I think I have a running theme of baking a lot of breakfast foods lately, but I suppose it’s not a bad thing because isn’t breakfast yummy any time of the day? My favorite is breakfast for dinner. Anyways, Chinese New Year is this coming Monday and I wanted to make something special to celebrate the holiday and luckily, my slight mess up on a recipe turned out to be great because it created these delicious Ginger Sesame Pancakes.
Ginger and sesame seeds are used in so many Asian cuisines that it just seemed to fall in line with my plans of creating something new to enjoy while welcoming the Lunar New Year. These pancakes are made with egg whites and does not include any ingredients to help with rising so you can expect them to be flatter and denser than the typical American pancake. The ginger gives it a subtle zing while I think the sesame seeds makes the entire dish. It provides a slight nuttiness and crunch that is needed to add interest in every bite.

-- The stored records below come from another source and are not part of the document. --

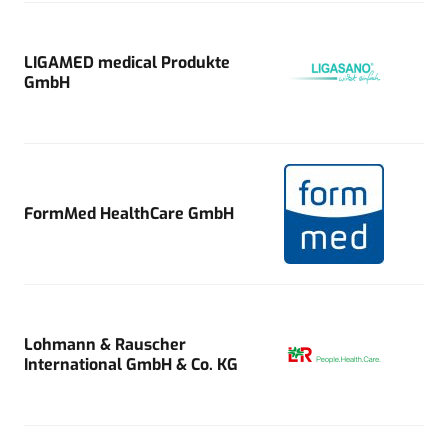
LIGAMED medical Produkte
GmbH
FormMed HealthCare GmbH
Lohmann & Rauscher
International GmbH & Co. KG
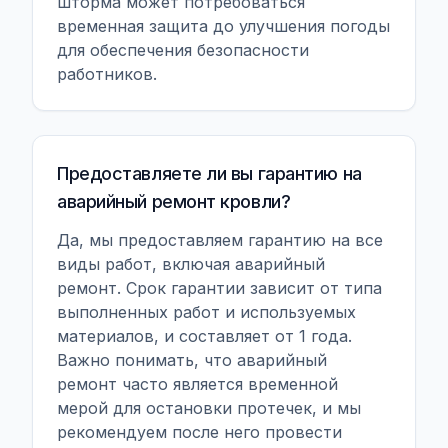
шторма может потребоваться
временная защита до улучшения погоды
для обеспечения безопасности
работников.
Предоставляете ли вы гарантию на
аварийный ремонт кровли?
Да, мы предоставляем гарантию на все
виды работ, включая аварийный
ремонт. Срок гарантии зависит от типа
выполненных работ и используемых
материалов, и составляет от 1 года.
Важно понимать, что аварийный
ремонт часто является временной
мерой для остановки протечек, и мы
рекомендуем после него провести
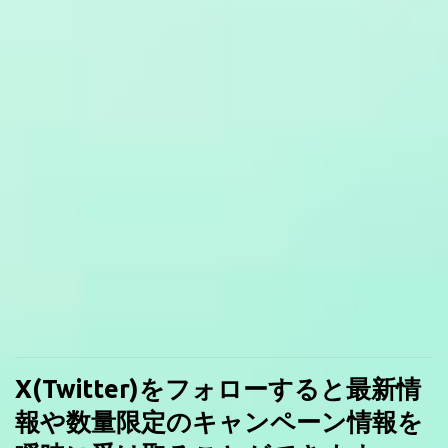
X(Twitter)をフォローすると最新情
報や数量限定のキャンペーン情報を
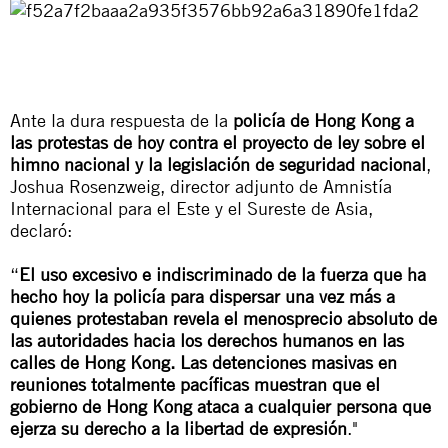
Ante la dura respuesta de la
policía de Hong Kong a
las protestas de hoy contra el proyecto de ley sobre el
himno nacional y la legislación de seguridad nacional
,
Joshua Rosenzweig, director adjunto de Amnistía
Internacional para el Este y el Sureste de Asia,
declaró:
“
El uso excesivo e indiscriminado de la fuerza que ha
hecho hoy la policía para dispersar una vez más a
quienes protestaban revela el menosprecio absoluto de
las autoridades hacia los derechos humanos en las
calles de Hong Kong. Las detenciones masivas en
reuniones totalmente pacíficas muestran que el
gobierno de Hong Kong ataca a cualquier persona que
ejerza su derecho a la libertad de expresión
."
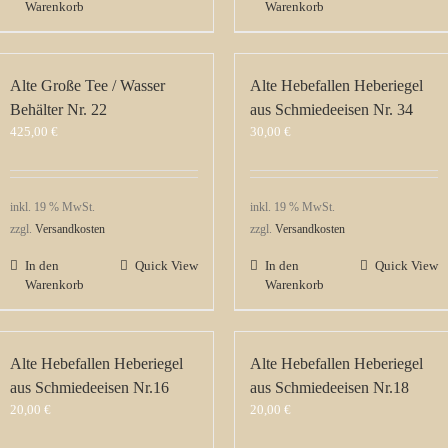
Warenkorb
Warenkorb
Alte Große Tee / Wasser
Alte Hebefallen Heberiegel
Behälter Nr. 22
aus Schmiedeeisen Nr. 34
425,00
€
30,00
€
inkl. 19 % MwSt.
inkl. 19 % MwSt.
zzgl.
Versandkosten
zzgl.
Versandkosten
In den
Quick View
In den
Quick View
Warenkorb
Warenkorb
Alte Hebefallen Heberiegel
Alte Hebefallen Heberiegel
aus Schmiedeeisen Nr.16
aus Schmiedeeisen Nr.18
20,00
€
20,00
€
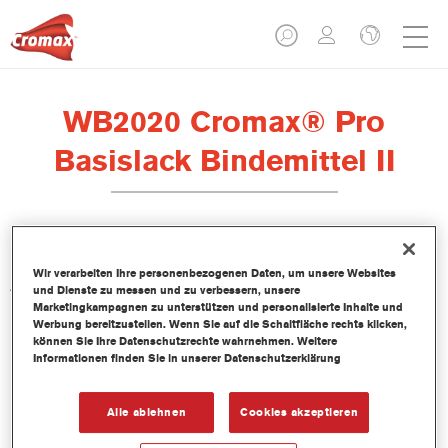
WB2020 Cromax® Pro
Basislack Bindemittel II
Das WB2020 Cromax Pro Basislack Bindemittel II wurde zur
Wir verarbeiten Ihre personenbezogenen Daten, um unsere Websites
Anwendung mit dem Cromax Pro Basislack entwickelt.
und Dienste zu messen und zu verbessern, unsere
Marketingkampagnen zu unterstützen und personalisierte Inhalte und
Werbung bereitzustellen. Wenn Sie auf die Schaltfläche rechts klicken,
Produktmerkmale
können Sie Ihre Datenschutzrechte wahrnehmen. Weitere
Informationen finden Sie in unserer Datenschutzerklärung
Produktvariante
Alle ablehnen
Cookies akzeptieren
1LT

Because this pancake is so different, I tried multiple syrups to see which one I liked best and honestly, every syrup I tried – maple, blueberry, strawberry – added a different yummy element, so the conclusion: I liked them all. So use your favorite syrup with a plate of these Ginger Sesame Pancakes, but before you do, try a pancake with no syrup so you can enjoy the delicious flavors of this treat.
- 3 egg whites
- 3/4 cup sugar
- 1/2 cup unsalted butter, melted and cooled
- 1/2 tsp vanilla extract
- 4 tbsp water
- 1 tsp ground ginger
- 1 cup all-purpose flour
- 2 tbsp sesame seeds, plus extra for sprinkling
- Preheat the oven to 375 degrees F and line a baking sheet with parchment paper; set aside.
- In a mixing bowl, whip the egg whites and sugar on high until it is thick like gravy, about 3 minutes.
- Change the speed to low and add the butter, vanilla, water, ginger and flour one at a time making sure to mix well after each addition. When the ingredients are incorporated, stir in the sesame seeds. The mixture will look like a really thick pancake batter.
- Using a cookie scoop or tablespoon, scoop the batter onto the prepared baking sheet and leave 4 inches between each scoop for the batter to spread while baking. Sprinkle the tops of each with additional sesame seeds, and bake for 8 minutes or until the edges are slightly brown.
- Serve warm with your favorite syrup.